PISA – La Confcommercio di Pisa torna sul calo del turismo dopo i datui di ieri, risollevando il problema della tassa di soggiorno che secondo il direttore Federico Pieragnoli, va abolita.

“I dati negativi relativi ai pernottamenti e agli arrivi nel comune di Pisa non sono per noi una sorpresa. Sono dati drammatici, se pensiamo che il calo del numero di arrivi nel 2012 è nell’ordine del -2,6%, superiore alla media provinciale (-2,1%), un calo dei pernottamenti del -0,5% mentre le presenze alberghiere si sono ridotte addirittura del -6,7%”. Ad intervenire sui dati dei flussi turistici diffusi ieri dalla Provincia di Pisa è il direttore di Confcommercio Federico Pieragnoli che proprio qualche settimana fa aveva avuto una querelle con l’assessore al turismo Giuseppe Forte che rassicurava sulle presenze turistiche in città. “Crollano di colpo tutte le certezze e le rassicurazioni che l’assessore Forte andava raccontando in questi mesi, rinunciando ostinatamente ad accogliere ogni nostra proposta – sottolinea Pieragnoli – a partire dall’abolizione della tassa di soggiorno, una vera tagliola sui turisti, già vessati da un check all’ingresso molto oneroso, con una propensione alla spesa in calo, quasi del tutto privati di un adeguato sistema di servizi pubblici (cartellonistica, toilettes, punti informazione, materiale promozionale)”.

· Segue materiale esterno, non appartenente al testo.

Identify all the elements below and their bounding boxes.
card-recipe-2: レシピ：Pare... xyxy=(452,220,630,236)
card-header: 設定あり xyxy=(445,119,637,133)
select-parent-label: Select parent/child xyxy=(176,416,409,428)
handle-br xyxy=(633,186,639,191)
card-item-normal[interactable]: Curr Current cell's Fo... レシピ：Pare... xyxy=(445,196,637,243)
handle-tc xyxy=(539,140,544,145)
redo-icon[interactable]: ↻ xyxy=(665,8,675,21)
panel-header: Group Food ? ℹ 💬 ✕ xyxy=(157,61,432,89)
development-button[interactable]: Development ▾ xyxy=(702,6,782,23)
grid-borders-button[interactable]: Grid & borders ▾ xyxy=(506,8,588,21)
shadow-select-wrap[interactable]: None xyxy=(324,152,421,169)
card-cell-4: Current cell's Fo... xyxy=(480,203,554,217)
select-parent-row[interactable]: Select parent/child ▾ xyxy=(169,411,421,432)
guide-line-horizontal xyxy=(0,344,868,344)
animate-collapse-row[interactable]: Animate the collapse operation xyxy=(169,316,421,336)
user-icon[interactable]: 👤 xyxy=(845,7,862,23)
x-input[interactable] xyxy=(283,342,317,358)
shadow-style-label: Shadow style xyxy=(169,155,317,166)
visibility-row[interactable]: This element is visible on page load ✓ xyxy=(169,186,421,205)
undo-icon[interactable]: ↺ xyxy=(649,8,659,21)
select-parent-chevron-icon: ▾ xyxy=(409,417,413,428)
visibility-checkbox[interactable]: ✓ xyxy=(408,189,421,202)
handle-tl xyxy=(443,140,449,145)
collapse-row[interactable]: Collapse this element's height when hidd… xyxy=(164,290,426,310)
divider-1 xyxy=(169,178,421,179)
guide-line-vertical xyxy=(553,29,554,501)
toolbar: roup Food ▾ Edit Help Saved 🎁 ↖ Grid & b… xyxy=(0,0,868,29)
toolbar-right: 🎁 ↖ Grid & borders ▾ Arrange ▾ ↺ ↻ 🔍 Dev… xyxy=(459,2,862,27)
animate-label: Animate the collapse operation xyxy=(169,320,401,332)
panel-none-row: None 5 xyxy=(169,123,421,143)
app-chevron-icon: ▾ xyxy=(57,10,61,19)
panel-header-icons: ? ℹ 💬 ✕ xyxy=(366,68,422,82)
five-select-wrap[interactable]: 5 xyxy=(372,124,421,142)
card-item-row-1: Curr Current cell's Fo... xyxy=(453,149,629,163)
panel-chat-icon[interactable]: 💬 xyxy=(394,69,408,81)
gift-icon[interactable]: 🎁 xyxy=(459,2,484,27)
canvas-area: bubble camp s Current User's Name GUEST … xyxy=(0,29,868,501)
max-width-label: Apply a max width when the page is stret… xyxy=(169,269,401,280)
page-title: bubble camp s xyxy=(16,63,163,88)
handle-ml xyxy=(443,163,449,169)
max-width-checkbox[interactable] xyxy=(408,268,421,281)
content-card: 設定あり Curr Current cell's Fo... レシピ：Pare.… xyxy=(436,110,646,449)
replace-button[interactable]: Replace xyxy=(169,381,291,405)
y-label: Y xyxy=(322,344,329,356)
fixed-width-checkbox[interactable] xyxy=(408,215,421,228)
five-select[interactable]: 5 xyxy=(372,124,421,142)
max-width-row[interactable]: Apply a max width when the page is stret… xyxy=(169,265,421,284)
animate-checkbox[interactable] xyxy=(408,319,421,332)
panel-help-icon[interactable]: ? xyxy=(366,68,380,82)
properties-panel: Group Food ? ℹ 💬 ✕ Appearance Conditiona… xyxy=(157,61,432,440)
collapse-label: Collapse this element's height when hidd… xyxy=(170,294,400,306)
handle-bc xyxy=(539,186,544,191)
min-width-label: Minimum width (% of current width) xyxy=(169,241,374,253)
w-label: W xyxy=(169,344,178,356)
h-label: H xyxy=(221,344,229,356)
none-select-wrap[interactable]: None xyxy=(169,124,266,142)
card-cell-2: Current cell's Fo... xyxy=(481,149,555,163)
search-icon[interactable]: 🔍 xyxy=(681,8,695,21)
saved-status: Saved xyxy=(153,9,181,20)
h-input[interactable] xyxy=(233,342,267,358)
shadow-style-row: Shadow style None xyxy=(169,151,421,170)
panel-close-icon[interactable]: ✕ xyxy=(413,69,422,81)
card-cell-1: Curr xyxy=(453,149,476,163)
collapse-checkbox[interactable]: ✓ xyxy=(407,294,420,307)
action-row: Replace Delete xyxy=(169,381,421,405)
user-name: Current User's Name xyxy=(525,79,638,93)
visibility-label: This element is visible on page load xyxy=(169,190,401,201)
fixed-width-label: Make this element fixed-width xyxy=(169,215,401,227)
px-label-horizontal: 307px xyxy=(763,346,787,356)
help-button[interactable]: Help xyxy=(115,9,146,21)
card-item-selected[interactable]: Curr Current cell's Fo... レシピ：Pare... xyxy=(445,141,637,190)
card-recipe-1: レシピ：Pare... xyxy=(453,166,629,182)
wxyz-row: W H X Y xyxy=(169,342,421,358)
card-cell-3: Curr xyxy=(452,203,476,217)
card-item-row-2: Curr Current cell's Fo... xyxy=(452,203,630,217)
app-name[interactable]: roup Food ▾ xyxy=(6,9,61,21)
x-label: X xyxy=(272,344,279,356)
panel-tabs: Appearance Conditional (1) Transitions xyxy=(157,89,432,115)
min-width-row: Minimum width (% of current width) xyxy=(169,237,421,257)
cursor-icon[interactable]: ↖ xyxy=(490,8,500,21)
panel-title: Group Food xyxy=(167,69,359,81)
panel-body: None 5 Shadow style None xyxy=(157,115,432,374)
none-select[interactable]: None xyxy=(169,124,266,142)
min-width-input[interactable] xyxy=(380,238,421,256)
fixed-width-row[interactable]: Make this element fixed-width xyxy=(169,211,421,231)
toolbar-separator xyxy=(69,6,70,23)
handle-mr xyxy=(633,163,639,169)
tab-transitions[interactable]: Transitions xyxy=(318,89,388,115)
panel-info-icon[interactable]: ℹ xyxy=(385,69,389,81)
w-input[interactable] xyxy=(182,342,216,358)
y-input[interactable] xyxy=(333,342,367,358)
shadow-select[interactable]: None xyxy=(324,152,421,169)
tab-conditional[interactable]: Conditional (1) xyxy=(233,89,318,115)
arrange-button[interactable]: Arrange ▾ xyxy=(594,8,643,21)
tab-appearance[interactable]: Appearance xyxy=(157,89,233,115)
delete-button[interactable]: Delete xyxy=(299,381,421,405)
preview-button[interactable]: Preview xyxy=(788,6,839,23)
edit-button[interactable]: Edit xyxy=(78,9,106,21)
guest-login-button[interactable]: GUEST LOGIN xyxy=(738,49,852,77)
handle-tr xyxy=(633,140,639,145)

Confcommercio punta anche il dito contro il sindaco Marco Filippeschi: “Alla luce di questi dati, suonano paradossali le parole del sindaco di Pisa Filippeschi quando dice che Pisa può diventare tra le prime cinque città per turismo internazionale – sottolinea Pieragnoli – il turismo è un fenomeno complesso e non può certo bastare un internet festival, una prima pagina di giornale, l’erogazione di qualche contributo per far fronte ad una concorrenza internazionale sempre più agguerrita. Un turismo che nella città della Torre è stato letteralmente brutalizzato da esigenze di bilancio comunale. La preoccupazione degli ultimi anni è stata quasi esclusivamente quella di fare cassa sulle spalle dei turisti, sentiti più come un peso che come una opportunità”.